Start of DATA FOR REVIEW

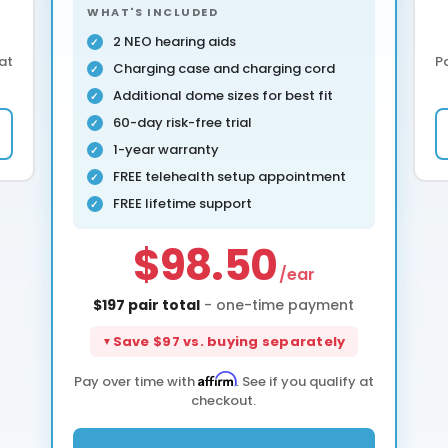
WHAT'S INCLUDED
2 NEO hearing aids
 at
P
Charging case and charging cord
Additional dome sizes for best fit
60-day risk-free trial
1-year warranty
FREE telehealth setup appointment
FREE lifetime support
$98.50
/ear
$197 pair total
- one-time payment
Save $97 vs. buying separately
Affirm
Pay over time with
. See if you qualify at
checkout.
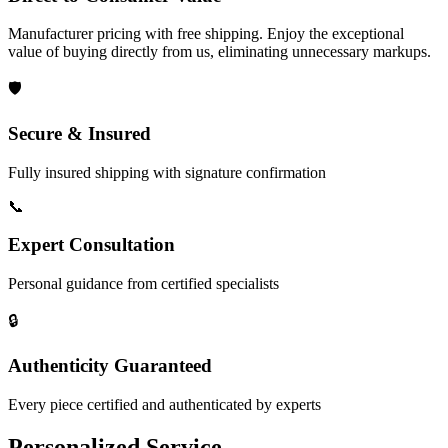
Manufacturer pricing with free shipping. Enjoy the exceptional
value of buying directly from us, eliminating unnecessary markups.
🛡️
Secure & Insured
Fully insured shipping with signature confirmation
📞
Expert Consultation
Personal guidance from certified specialists
🔒
Authenticity Guaranteed
Every piece certified and authenticated by experts
Personalized Service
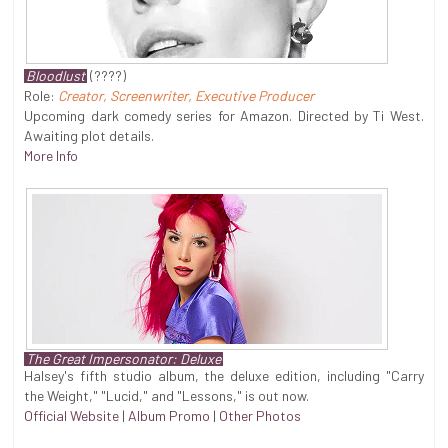
Bloodlust
(????)
Role:
Creator, Screenwriter, Executive Producer
Upcoming dark comedy series for Amazon. Directed by Ti West.
Awaiting plot details.
More Info
The Great Impersonator: Deluxe
Halsey's fifth studio album, the deluxe edition, including "Carry
the Weight," "Lucid," and "Lessons," is out now.
Official Website
|
Album Promo
|
Other Photos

End of DATA FOR REVIEW

TASK DETAILS: Make an exact copy of the listing above. Do not include the pictures.

SOLVED PROBLEM:
WHAT'S INCLUDED
2 NEO hearing aids
 at
P
Charging case and charging cord
Additional dome sizes for best fit
60-day risk-free trial
1-year warranty
FREE telehealth setup appointment
FREE lifetime support
$98.50
/ear
$197 pair total
- one-time payment
Save $97 vs. buying separately
Affirm
Pay over time with
. See if you qualify at
checkout.
Manufacturer pricing with free shipping. Enjoy the exceptional
value of buying directly from us, eliminating unnecessary markups.
🛡️
Secure & Insured
Fully insured shipping with signature confirmation
📞
Expert Consultation
Personal guidance from certified specialists
🔒
Authenticity Guaranteed
Every piece certified and authenticated by experts
Personalized Service
Bloodlust
(????)
Role:
Creator, Screenwriter, Executive Producer
Upcoming dark comedy series for Amazon. Directed by Ti West.
Awaiting plot details.
More Info
The Great Impersonator: Deluxe
Halsey's fifth studio album, the deluxe edition, including "Carry
the Weight," "Lucid," and "Lessons," is out now.
Official Website
|
Album Promo
|
Other Photos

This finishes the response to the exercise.